Task instructions
Filter these entries, keeping only lines that hold the word "соответствии".

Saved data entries
>>>

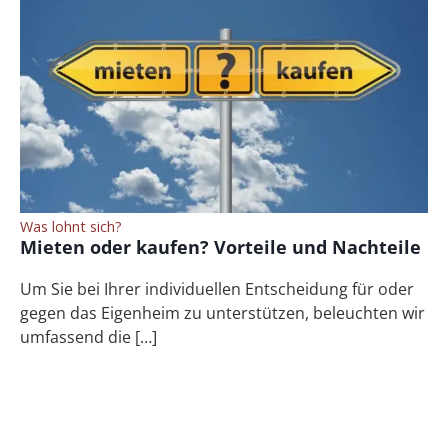
Was lohnt sich?
Mieten oder kaufen? Vorteile und Nachteile
Um Sie bei Ihrer individuellen Entscheidung für oder
gegen das Eigenheim zu unterstützen, beleuchten wir
umfassend die […]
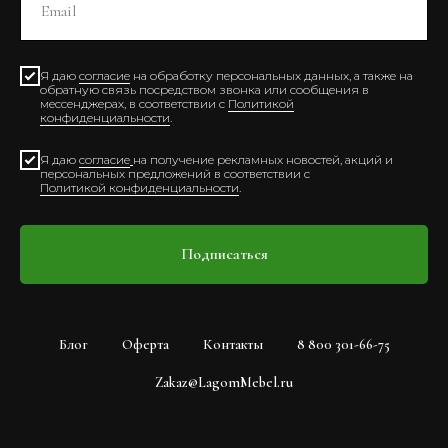
Я даю
согласие
на обработку персональных данных, а также на
обратную связь посредством звонка или сообщения в
мессенджерах, в соответствии с
Политикой
конфиденциальности
.
Я даю
согласие
на получение рекламных новостей, акций и
персональных предложений в соответствии с
Политикой конфиденциальности
.
Подписаться
Блог
Оферта
Контакты
8 800 301-66-75
Zakaz@LagomMebel.ru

<<<

Written answer
мессенджерах, в соответствии с
персональных предложений в соответствии с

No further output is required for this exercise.